Appellant heeft tot slot aangevoerd dat de rechtbank ten onrechte heeft bepaald dat betrokkene met ingang van 4 augustus 2016 doorlopend recht heeft op bijstand. De rechtbank heeft daarbij volgens appellant miskend dat een latere aanvraag om bijstand per 19 april 2017 onherroepelijk is afgewezen omdat betrokkene weigerde op te geven op welk adres zij verbleef, en dat haar daarna pas met ingang van 9 november 2017 weer bijstand is toegekend. Over de periode van 19 april 2017 tot en met 8 november 2017 kan daarom het recht op bijstand niet worden vastgesteld. Deze beroepsgrond slaagt evenmin. De rechtbank heeft terecht bepaald dat betrokkene met ingang van 4 augustus 2016 recht op bijstand had. Voor betrokkene bestond daarom geen aanleiding meer om nadien een nieuwe aanvraag in te dienen zodat er geen reden is om de aanspraak op bijstand te beperken. Voor zover appellant zich op het standpunt stelt dat zich nadien een intrekkingsgrond voordoet, kan appellant een afzonderlijk besluit tot intrekking nemen.
4.6.
Gelet op 4.3 tot en met 4.5 slaagt het hoger beroep niet, zodat de aangevallen uitspraak dient te worden bevestigd.

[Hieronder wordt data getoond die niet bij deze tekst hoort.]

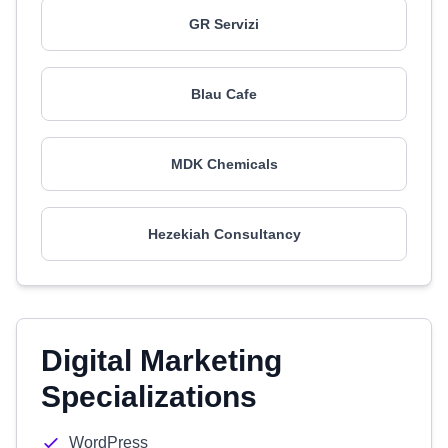
GR Servizi
Blau Cafe
MDK Chemicals
Hezekiah Consultancy
Digital Marketing
Specializations
WordPress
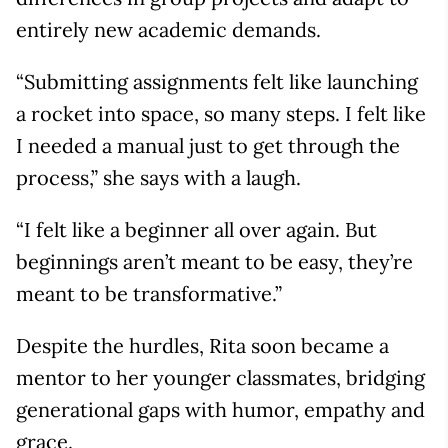
entirely new academic demands.
“Submitting assignments felt like launching
a rocket into space, so many steps. I felt like
I needed a manual just to get through the
process,” she says with a laugh.
“I felt like a beginner all over again. But
beginnings aren’t meant to be easy, they’re
meant to be transformative.”
Despite the hurdles, Rita soon became a
mentor to her younger classmates, bridging
generational gaps with humor, empathy and
grace.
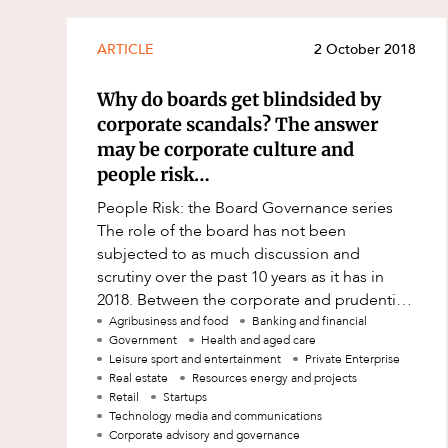
ARTICLE
2 October 2018
Why do boards get blindsided by
corporate scandals? The answer
may be corporate culture and
people risk…
People Risk: the Board Governance series
The role of the board has not been
subjected to as much discussion and
scrutiny over the past 10 years as it has in
2018. Between the corporate and prudential
regulators, ASX, proxy advisors, investor
Agribusiness and food
Banking and financial
Government
Health and aged care
repres
Leisure sport and entertainment
Private Enterprise
Real estate
Resources energy and projects
Retail
Startups
Technology media and communications
Corporate advisory and governance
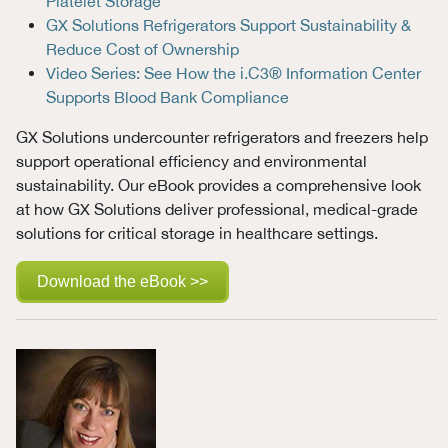
Platelet Storage
GX Solutions Refrigerators Support Sustainability &
Reduce Cost of Ownership
Video Series: See How the i.C3® Information Center
Supports Blood Bank Compliance
GX Solutions undercounter refrigerators and freezers help
support operational efficiency and environmental
sustainability. Our eBook provides a comprehensive look
at how GX Solutions deliver professional, medical-grade
solutions for critical storage in healthcare settings.
Download the eBook >>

5. Aangezien het hoger beroep van appellant niet slaagt, bestaat aanleiding om appellant te veroordelen in de proceskosten van betrokkene in hoger beroep. Deze kosten worden begroot op € 512,- voor verleende rechtsbijstand.

BESLISSING

De Centrale Raad van Beroep
- bevestigt de aangevallen uitspraak;
- veroordeelt appellant in de kosten van betrokkene tot een bedrag van € 512,-;
- bepaalt dat van appellant een griffierecht van € 508,- wordt geheven.
Deze uitspraak is gedaan door E.C.R. Schut, in tegenwoordigheid van S.H.H. Slaats als griffier. De beslissing is uitgesproken in het openbaar op 23 juli 2019.